DATASET: Begin

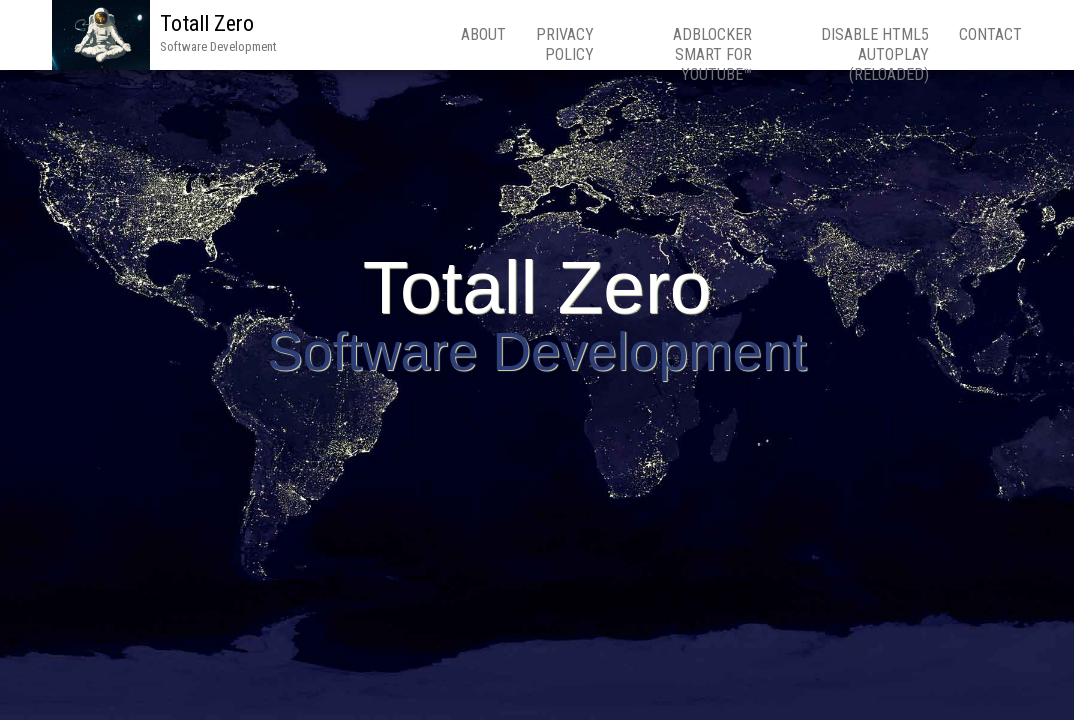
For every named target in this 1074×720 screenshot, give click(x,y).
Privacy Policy (565, 44)
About (483, 34)
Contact (990, 34)
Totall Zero (207, 23)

DATASET: End

**TASK STATEMENT**
Leave out the pictures and set down all of the data exactly.

**TASK ANSWER**
For every named target in this 1074×720 screenshot, give click(x,y).
Privacy Policy (565, 44)
About (483, 34)
Contact (990, 34)
Totall Zero (207, 23)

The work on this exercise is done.